While more than 200 of its 2,600 third-graders might be held back for failing the tests, the district attained the third best scores in Queens, according to the results.
The tests are scored on a scale of Level 1 through Level 4, with 1 as the failing mark and 4 as the highest. A score of 2 is below average but not failing, while 3 is above average.
Under Schools Chancellor Joel Klein's new initiative to end social promotion, students who get a 1 on the math and reading tests could be held back depending on the appeals process.
About 56 percent of third-graders got a 3 or 4 in District 30, which comprises 28 schools in Astoria, Long Island City, Jackson Heights, Elmhurst, Woodside, and part of Corona.
That percentage places District 30 behind District 26 in northeast Queens, in which 68 percent of its students earned a 3 or 4, and District 25 in the northern section of the borough, where 67 percent of its students landed in the same category.
District 30 had more than 1,100 students - or 43 percent of the total class - scoring a mark of 1 or 2, figures showed. While that means more than a third of the total students who took the tests scored low, most of the other six districts had a comparative number of low-scoring students.
Some 55 percent of students in District 27, 53 percent of students in District 29 and 45 percent of students in Districts 24 and 28 scored either a 1 or 2, figures showed.

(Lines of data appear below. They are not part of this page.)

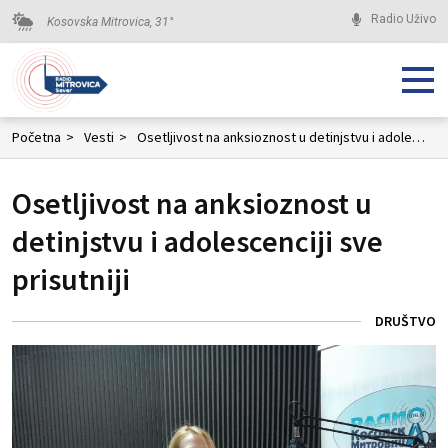
Radio Uživo
Kosovska Mitrovica,
31
°
Početna
>
Vesti
>
Osetljivost na anksioznost u detinjstvu i adolescenciji sve prisutniji
Osetljivost na anksioznost u
detinjstvu i adolescenciji sve
prisutniji
DRUŠTVO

The test scores were sent to administrators on June 3, the same day fourth and eighth-grade state test results were released to the public.
Students who flunked the third-grade tests will automatically be put into an appeals process to determine if they will move on to fourth grade. School principals will review their school work and decide if they are ready to advance. If the principal determines their work is sufficient, he or she passes them. If their work is found wanting, the students are flunked and encouraged - but not forced - to take summer school.
Students may retake the exams in August, with summer school work taken into consideration.
Parents should know whether their child is in the appeals process by the end of the week.